Salah satu temuan paling mencolok adalah tidak terdatanya PT SGN KSO TBM sebagai Wajib Pajak Air Permukaan. Perusahaan perkebunan tebu ini memanfaatkan air dari embung sebagai sumber irigasi untuk operasionalnya.

Menurut hasil pemeriksaan lapangan oleh BPK, air embung dikategorikan sebagai air permukaan yang menjadi objek pajak sesuai ketentuan perundang-undangan. Karena PT SGN KSO TBM tidak terdaftar sebagai wajib pajak, daerah kehilangan potensi penerimaan sebesar Rp149.834.724,86 untuk tahun 2024.

Dalam dokumen pemeriksaan, BPK menulis, “Ini contoh nyata lemahnya pendataan di lapangan. Padahal air embung termasuk dalam kategori air permukaan yang diatur dalam perundang-undangan sebagai objek pajak.”

Selain itu, BPK juga menemukan bahwa penetapan Nilai Perolehan Air Permukaan (NPAP) belum sesuai dengan ketentuan Undang-Undang Nomor 1 Tahun 2022 tentang Hubungan Keuangan antara Pemerintah Pusat dan Daerah. Dalam regulasi tersebut, NPAP dihitung dari hasil perkalian antara Harga Dasar Air Permukaan (HDAP) dan Bobot Air Permukaan.

Bobot Air Permukaan sendiri seharusnya memperhitungkan faktor lokasi, volume, dan kewenangan pengelolaan sumber daya air. Namun dalam praktiknya, penetapan NPAP belum mengacu pada formula ini secara utuh dan konsisten.

BPK mencatat bahwa akibat penetapan NPAP yang tidak sesuai tersebut, potensi penerimaan daerah yang tidak tertagih mencapai Rp489.995.110. Jumlah ini berasal dari pengenaan pajak yang lebih rendah dari semestinya terhadap beberapa objek pajak.

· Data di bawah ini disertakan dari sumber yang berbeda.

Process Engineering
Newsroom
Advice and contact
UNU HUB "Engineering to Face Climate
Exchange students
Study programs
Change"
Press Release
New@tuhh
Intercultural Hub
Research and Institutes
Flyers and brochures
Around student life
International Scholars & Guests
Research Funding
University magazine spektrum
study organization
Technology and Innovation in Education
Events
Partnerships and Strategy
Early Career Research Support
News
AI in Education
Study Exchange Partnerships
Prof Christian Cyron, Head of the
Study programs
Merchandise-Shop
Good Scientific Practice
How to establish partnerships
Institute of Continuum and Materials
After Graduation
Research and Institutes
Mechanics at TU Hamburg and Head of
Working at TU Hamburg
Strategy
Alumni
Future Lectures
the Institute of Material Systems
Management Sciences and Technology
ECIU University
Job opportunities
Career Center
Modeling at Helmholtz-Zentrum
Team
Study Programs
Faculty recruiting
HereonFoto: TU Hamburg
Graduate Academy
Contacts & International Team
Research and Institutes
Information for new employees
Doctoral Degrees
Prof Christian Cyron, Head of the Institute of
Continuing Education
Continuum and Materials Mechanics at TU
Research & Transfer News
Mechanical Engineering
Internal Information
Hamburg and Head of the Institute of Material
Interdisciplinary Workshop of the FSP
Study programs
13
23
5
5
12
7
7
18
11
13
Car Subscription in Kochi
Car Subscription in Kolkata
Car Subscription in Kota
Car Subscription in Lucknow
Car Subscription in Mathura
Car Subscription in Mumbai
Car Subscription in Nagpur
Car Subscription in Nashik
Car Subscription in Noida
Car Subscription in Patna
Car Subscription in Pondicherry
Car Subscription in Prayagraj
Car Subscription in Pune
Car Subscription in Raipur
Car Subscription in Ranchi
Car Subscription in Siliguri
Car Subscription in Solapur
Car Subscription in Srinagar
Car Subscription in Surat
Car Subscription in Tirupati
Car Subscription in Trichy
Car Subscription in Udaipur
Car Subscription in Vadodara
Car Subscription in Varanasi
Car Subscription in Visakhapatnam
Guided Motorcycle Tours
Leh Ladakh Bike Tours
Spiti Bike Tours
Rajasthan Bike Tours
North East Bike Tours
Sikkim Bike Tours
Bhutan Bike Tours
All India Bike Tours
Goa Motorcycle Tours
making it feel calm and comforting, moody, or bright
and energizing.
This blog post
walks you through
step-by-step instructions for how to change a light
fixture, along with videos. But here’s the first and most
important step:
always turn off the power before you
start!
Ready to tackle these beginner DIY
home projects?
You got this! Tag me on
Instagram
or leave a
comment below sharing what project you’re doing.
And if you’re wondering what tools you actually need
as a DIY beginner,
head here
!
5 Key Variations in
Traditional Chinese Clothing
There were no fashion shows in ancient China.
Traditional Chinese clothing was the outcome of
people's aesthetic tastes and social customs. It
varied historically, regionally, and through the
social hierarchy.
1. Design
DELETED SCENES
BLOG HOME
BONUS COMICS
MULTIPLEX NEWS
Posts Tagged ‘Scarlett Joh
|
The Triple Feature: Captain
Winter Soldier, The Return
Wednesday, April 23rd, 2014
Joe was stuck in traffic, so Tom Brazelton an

Padahal sejak awal 2024, Pemerintah Provinsi Lampung telah membentuk Tim Intensifikasi dan Ekstensifikasi Pendapatan Daerah Sektor PAP. Pembentukan tim ini berdasarkan Surat Keputusan Sekretaris Daerah Provinsi Lampung Nomor 133 Tahun 2024.

Tim ini terdiri dari unsur Badan Pendapatan Daerah (Bapenda) dan Dinas Pengelolaan Sumber Daya Air (PSDA), serta diberi mandat untuk merencanakan, mengawasi, dan mengendalikan potensi pajak air permukaan. Namun audit BPK menunjukkan bahwa tim ini belum menjalankan fungsinya secara optimal.

Kepala Dinas PSDA dinilai belum maksimal dalam melakukan pengawasan terhadap perhitungan NPAP. Sementara Kepala Bapenda belum menetapkan NPAP untuk setiap objek pajak dalam bentuk Peraturan Gubernur.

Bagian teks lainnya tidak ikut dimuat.